Survey Incentive Model

By Chen Song, Data Scientist | 9/10/2022

Table of Contents



This report describes the survey incentive model developed by Loxz Digital. Currently, this model provides RealTimeML predictive analytics on the engagement rate of survey incentive campaigns with incentives built within the workflow of an email campaign before deploying it.

The survey incentive is served within milliseconds, within the workflow of an email editor, and derives the optimal recommendation incentive amount based on the target variable for the highest engagement rates including the highest click-to-open rate and conversion rate based on the selected target variable, survey type, industry, survey incentives, and survey length. The variables to be optimized, in this case, are the incentive rewards amount and survey length, and the independent variables would be industry type and survey type created. This model focuses on the survey campaign for a practical reason.

The current dataset contains 54864 samples of data with features including survey type, industry, survey incentive value, and survey length(in minutes). The machine learning algorithm used in this model is Random Forest Regression which is an ensemble of decision trees. The model is able to provide the highest accuracy of 98.87% with our current dataset. We believe that the model can achieve a higher accuracy using transfer learning from additional data.


Our survey incentive model is specifically developed to provide predictive analytics prior to deployment on the survey rewards values and survey length in email campaigns, regardless the forms of the survey incentives. The model provides predictions on an email campaign for the selected email engagement target metric as well as recommendations on how to optimize the survey rewards and survey length in the email in order to maximize the targeted campaign metric. To help email campaign engineers better run the email campaigns, we provide 2 sets of recommendations:
(1) If the email campaign engineers want to keep the survey length fixed and only want to optimize the survey rewards value, our model is able to provide recommendations on survey incentive values based on a fixed survey length.
(2) If the email campaign engineers are open to a different survey length, our model is able to provide recommendations on the optimized survey incentives as well as the survey length.

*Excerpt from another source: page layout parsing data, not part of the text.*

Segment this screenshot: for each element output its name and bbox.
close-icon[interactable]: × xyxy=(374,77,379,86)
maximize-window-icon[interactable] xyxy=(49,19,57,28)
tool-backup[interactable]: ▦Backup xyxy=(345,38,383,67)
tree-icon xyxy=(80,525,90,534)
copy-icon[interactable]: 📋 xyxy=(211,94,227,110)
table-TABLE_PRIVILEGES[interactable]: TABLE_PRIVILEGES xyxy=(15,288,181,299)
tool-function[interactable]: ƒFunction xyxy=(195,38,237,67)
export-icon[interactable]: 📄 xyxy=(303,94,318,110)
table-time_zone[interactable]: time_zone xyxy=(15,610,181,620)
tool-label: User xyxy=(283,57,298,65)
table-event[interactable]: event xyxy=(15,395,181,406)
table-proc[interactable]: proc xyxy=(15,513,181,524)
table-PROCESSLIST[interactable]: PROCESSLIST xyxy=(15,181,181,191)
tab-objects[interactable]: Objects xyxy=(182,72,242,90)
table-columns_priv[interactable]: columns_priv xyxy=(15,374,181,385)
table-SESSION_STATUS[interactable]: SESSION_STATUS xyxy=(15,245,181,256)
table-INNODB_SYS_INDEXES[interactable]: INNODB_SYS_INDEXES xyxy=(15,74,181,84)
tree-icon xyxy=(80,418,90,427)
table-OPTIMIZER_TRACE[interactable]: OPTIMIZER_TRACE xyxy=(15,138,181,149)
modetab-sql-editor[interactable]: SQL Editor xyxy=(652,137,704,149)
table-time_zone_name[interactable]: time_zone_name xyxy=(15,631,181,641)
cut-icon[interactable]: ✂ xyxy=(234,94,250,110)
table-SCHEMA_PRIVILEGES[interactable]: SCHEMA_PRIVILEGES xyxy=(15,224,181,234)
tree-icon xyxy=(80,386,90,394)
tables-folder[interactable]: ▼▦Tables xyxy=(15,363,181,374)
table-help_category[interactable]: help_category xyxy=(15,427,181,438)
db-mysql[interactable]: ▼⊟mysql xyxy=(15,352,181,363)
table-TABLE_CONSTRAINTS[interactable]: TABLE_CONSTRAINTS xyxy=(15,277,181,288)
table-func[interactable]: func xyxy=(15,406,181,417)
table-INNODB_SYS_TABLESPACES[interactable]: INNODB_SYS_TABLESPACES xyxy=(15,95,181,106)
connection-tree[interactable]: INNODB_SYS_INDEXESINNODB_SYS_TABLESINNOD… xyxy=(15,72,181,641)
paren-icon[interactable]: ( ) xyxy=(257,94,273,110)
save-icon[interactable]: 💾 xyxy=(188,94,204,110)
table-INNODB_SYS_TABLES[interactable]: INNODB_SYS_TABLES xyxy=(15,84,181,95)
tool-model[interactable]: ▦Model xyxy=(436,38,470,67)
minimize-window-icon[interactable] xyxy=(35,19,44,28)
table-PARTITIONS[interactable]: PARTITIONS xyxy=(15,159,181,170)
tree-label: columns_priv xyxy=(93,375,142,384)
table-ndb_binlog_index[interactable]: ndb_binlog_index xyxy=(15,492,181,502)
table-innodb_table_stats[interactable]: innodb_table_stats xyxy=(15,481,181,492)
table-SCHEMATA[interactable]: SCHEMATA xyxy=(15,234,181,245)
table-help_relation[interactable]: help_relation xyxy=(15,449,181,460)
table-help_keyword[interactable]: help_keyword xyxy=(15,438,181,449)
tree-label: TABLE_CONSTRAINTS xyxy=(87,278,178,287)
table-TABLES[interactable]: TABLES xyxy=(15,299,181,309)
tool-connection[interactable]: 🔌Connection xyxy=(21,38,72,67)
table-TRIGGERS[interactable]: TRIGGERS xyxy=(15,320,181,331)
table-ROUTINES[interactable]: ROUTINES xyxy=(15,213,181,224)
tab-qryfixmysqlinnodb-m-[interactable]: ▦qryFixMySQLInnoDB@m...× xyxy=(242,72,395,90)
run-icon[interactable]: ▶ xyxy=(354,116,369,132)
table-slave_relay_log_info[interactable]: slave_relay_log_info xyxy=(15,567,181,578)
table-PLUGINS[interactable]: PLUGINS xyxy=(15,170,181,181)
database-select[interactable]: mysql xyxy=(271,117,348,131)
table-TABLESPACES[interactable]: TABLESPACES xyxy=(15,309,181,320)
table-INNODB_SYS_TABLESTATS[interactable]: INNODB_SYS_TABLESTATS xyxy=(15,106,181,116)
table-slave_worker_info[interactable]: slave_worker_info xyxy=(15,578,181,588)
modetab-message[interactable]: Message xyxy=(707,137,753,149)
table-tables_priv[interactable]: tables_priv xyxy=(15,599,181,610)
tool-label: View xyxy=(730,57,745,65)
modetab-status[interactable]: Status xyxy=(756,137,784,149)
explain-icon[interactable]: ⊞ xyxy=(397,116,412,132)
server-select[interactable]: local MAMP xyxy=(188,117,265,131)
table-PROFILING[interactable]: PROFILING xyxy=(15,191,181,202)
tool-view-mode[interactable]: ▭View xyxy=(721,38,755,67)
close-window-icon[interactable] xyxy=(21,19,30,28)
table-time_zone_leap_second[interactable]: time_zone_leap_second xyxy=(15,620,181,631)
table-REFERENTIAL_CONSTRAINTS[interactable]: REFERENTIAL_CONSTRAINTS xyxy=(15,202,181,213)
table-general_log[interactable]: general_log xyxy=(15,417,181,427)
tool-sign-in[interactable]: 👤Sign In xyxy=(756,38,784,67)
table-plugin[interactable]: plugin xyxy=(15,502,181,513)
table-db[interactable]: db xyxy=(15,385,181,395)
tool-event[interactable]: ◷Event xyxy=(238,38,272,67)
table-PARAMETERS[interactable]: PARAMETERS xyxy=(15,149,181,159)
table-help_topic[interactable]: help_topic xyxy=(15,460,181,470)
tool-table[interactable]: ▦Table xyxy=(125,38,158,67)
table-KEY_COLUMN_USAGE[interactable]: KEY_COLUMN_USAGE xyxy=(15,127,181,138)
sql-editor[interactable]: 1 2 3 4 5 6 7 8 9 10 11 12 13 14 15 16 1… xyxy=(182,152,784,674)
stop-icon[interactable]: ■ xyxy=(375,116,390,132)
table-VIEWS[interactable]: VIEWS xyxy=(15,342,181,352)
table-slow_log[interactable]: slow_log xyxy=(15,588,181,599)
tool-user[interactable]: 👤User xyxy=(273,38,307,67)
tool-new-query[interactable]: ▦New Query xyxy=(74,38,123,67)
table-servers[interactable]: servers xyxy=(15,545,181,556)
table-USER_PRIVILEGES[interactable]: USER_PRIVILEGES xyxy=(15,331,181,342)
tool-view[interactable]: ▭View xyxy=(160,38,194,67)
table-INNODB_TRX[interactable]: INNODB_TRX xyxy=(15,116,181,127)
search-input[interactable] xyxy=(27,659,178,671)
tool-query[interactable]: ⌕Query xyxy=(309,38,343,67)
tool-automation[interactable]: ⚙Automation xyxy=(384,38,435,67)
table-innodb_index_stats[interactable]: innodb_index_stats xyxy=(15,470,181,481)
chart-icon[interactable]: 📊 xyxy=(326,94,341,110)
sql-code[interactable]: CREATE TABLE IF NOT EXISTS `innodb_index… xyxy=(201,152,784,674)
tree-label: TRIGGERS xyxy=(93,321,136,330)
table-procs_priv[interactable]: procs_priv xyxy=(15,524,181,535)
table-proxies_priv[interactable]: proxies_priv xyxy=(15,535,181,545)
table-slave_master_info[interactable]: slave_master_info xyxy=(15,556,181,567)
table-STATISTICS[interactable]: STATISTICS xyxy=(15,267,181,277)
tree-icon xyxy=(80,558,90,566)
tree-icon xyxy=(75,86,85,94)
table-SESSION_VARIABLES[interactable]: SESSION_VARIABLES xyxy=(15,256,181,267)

Applying Loxz Digital’s survey incentive model, the users can identify in real-time, the optimum survey rewards as well the survey length to be used in the campaign to achieve the best possible email engagement rate. The campaign engineers are empowered to complete these “runs,” to serve predictions within the workflow of the campaign.


Currently we trained the model on the most popular 6 types of survey:

  • Human resources survey
  • Customer survey
  • Industry survey
  • Academic evaluation survey • Marketing survey
  • Community survey

For the target variable, we utilize the 2021 Average Conversion Rate by Industry and Marketing Source from the RulerAnalytics. To fit the benchmarks in our email campaign dataset, we utilize statistical methodologies to create distributions based on the benchmarks and normalize the distributions.

Table 1. Email distribution in the dataset across the industries
Figure 1. Percentages of surveys distributed across industries in the dataset


Because the benchmarks of conversion rate and click-to-open rate were applied in the model, we utilized statistical methodologies to create distributions to the survey sample data across different industries to get the final dependent variables. Users select the dependent variables that they want to optimize, and the model will make the prediction based on the user's selection. The benchmarks are from the Rulers Analytics website.[2] To fit the benchmarks into the training dataset, we generate “n” random numbers with a standard normal distribution (n is the number of surveys in a particular industry). Then we normalize the distributed random numbers according to the domain knowledge of experts in our team.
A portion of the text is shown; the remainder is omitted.